-- Data section follows --

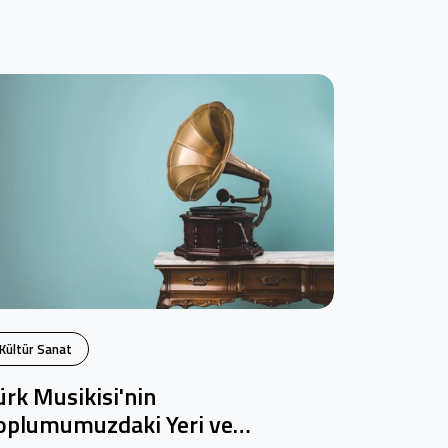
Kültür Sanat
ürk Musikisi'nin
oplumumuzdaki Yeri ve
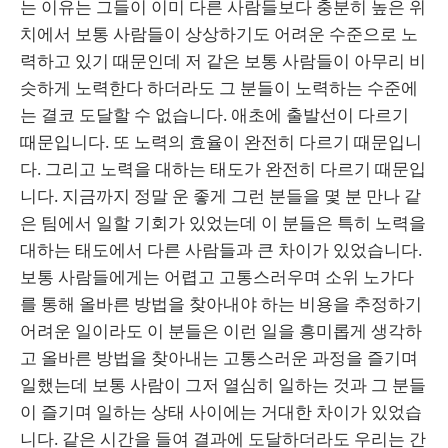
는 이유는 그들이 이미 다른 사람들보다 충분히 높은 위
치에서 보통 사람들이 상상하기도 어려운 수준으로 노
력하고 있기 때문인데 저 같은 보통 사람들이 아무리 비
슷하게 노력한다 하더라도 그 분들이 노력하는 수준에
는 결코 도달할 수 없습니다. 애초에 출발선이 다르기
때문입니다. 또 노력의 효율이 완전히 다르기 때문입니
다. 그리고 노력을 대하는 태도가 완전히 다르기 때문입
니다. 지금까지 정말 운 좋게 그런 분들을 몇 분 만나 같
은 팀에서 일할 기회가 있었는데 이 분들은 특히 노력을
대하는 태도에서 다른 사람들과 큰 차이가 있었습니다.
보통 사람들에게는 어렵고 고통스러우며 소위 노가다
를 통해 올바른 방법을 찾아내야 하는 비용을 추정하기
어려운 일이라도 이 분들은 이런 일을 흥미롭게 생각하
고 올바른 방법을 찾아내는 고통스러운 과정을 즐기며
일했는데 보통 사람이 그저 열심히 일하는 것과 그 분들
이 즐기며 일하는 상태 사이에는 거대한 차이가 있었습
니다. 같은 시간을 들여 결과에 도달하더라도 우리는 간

-- Data section concluded --

Work order:
Copy, exactly and with nothing added, the lines from the one containing "때문입니다. 또 노력의 효율이 완전히 다르기 때문입니" through the end of the records.

Response to this task:
때문입니다. 또 노력의 효율이 완전히 다르기 때문입니
다. 그리고 노력을 대하는 태도가 완전히 다르기 때문입
니다. 지금까지 정말 운 좋게 그런 분들을 몇 분 만나 같
은 팀에서 일할 기회가 있었는데 이 분들은 특히 노력을
대하는 태도에서 다른 사람들과 큰 차이가 있었습니다.
보통 사람들에게는 어렵고 고통스러우며 소위 노가다
를 통해 올바른 방법을 찾아내야 하는 비용을 추정하기
어려운 일이라도 이 분들은 이런 일을 흥미롭게 생각하
고 올바른 방법을 찾아내는 고통스러운 과정을 즐기며
일했는데 보통 사람이 그저 열심히 일하는 것과 그 분들
이 즐기며 일하는 상태 사이에는 거대한 차이가 있었습
니다. 같은 시간을 들여 결과에 도달하더라도 우리는 간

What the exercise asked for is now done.